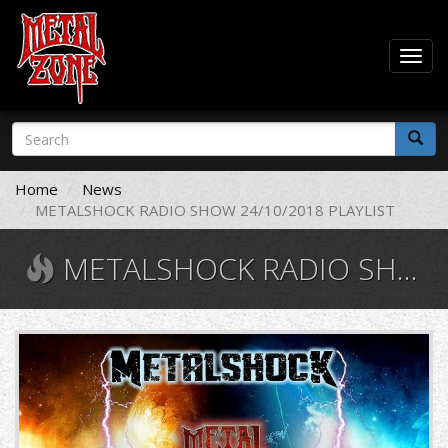
Togg
navig
Skip
Search
to
form
main
Search
content
Home
News
METALSHOCK RADIO SHOW 24/10/2018 PLAYLIST
METALSHOCK RADIO SHOW 24/10/2018 PLAYLIST
11012326_10206472286549238_554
━━━━━━━━━━━━━━━━━━━━━━━━━━━━━━
**WHAT IS EXPECTED:**
Please set down the records above word for word and omit their pictures.

**SOLUTION TO THIS TASK:**
Togg
navig
Skip
Search
to
form
main
Search
content
Home
News
METALSHOCK RADIO SHOW 24/10/2018 PLAYLIST
METALSHOCK RADIO SHOW 24/10/2018 PLAYLIST
11012326_10206472286549238_554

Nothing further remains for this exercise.